How can I parametrize the straigth line C from (2,-1,3) to (4,2,-1)?

In the xy-plane I simply use the eq. y-y(0)=m(x-x(0)) to find the parametrization, but what should I do when we have 3 dimensions?

2. Apr 13, 2007

### Dick

A straight line from A to B can be parametrized by t*B+(1-t)*A where t runs from 0 to 1.

Last edited: Apr 13, 2007
3. Apr 13, 2007

### HallsofIvy

Staff Emeritus
There are two ways to approach this: If x is a linear function of the parameter, t, i.e. x= at+ b, when t= 0, x= 2, when t= 1, x= 4, what are a and b? If y is a linear function of the parametre, t, i.e. y= ct+ d, when t= 0, y= -1, when t= 1, y= 2, what are c and d? If z is a linear function of the parameter, t, i.e. z= et+ f, when t= 0, z= 3, when t= 1, z= -1, what are e and f?
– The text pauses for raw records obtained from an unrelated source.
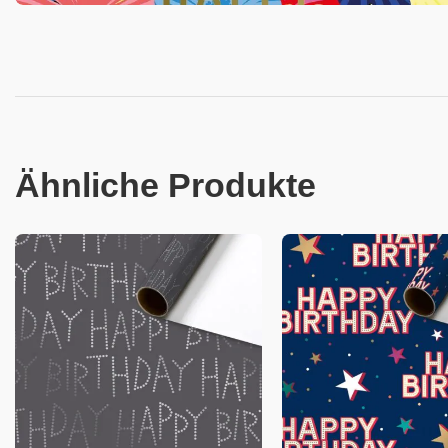
Ähnliche Produkte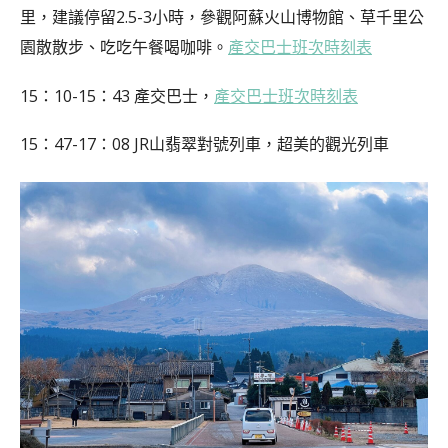
里，建議停留2.5-3小時，參觀阿蘇火山博物館、草千里公
園散散步、吃吃午餐喝咖啡。
產交巴士班次時刻表
15：10-15：43 產交巴士，
產交巴士班次時刻表
15：47-17：08 JR山翡翠對號列車，超美的觀光列車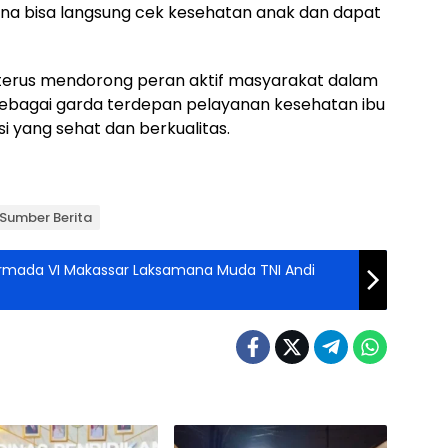
na bisa langsung cek kesehatan anak dan dapat
erus mendorong peran aktif masyarakat dalam
bagai garda terdepan pelayanan kesehatan ibu
 yang sehat dan berkualitas.
Sumber Berita
mada VI Makassar Laksamana Muda TNI Andi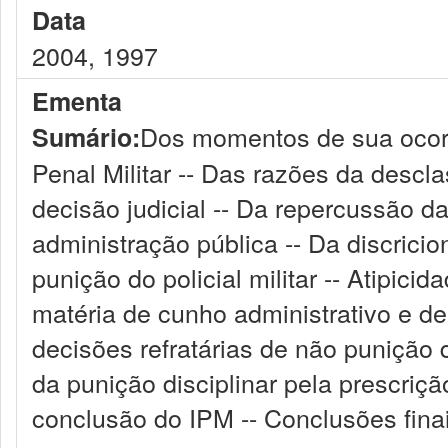
Data
2004, 1997
Ementa
Dos momentos de sua ocorr
Sumário:
Penal Militar -- Das razões da descla
decisão judicial -- Da repercussão da 
administração pública -- Da discricio
punição do policial militar -- Atipici
matéria de cunho administrativo e d
decisões refratárias de não punição d
da punição disciplinar pela prescriçã
conclusão do IPM -- Conclusões finai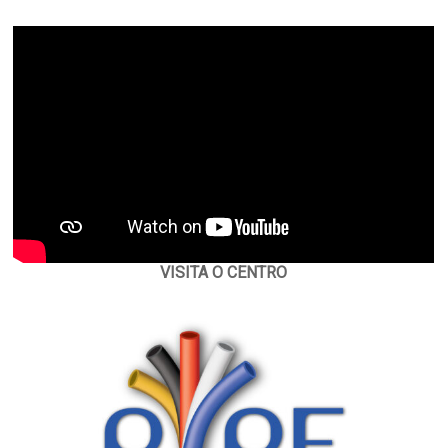
VISITA O CENTRO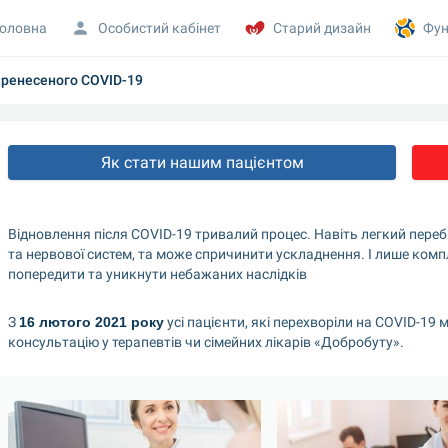
оловна
Особистий кабінет
Старий дизайн
Фун
еренесеного COVID-19
Як стати нашим пацієнтом
Відновлення після COVID-19 тривалий процес. Навіть легкий перебі
та нервової систем, та може спричинити ускладнення. І лише комп
попередити та уникнути небажаних наслідків
З 
16 лютого 2021 року
 усі пацієнти, які перехворіли на COVID-1
консультацію у терапевтів чи сімейних лікарів «Добробуту».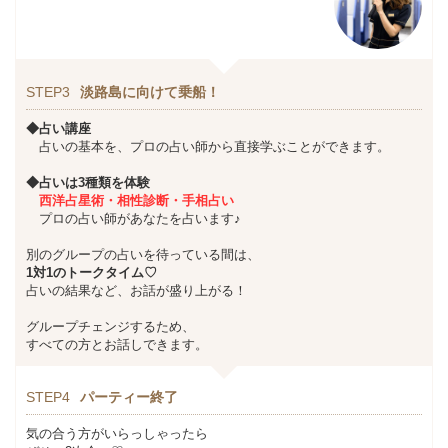
STEP3
淡路島に向けて乗船！
◆占い講座
占いの基本を、プロの占い師から直接学ぶことができます。
◆占いは3種類を体験
西洋占星術・相性診断・手相占い
プロの占い師があなたを占います♪
別のグループの占いを待っている間は、
1対1のトークタイム♡
占いの結果など、お話が盛り上がる！
グループチェンジするため、
すべての方とお話しできます。
STEP4
パーティー終了
気の合う方がいらっしゃったら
Or,treat it as a vector equation: X(t)= <x(t),y(t),z(t)>= At+ B where A and B are vectors. When t= 0 X(0)= <2, -1, 3>= B. When t= 1, X(1)= <4,2,1>= A+ B and so A= <4, 2, 1>- B= <4,2,1>- <2,-1,3>= <2, 3, -2>: X(t)= <2, 3,-2>t+ <2, -1, 3>= <2t+2,3t-1,-2t+ 3>.

Notice that, in both of these methods, as well as Dicks method take t between 0 and 1. Since there are an infinite number of different parameterizations for a curve, you are free to do that.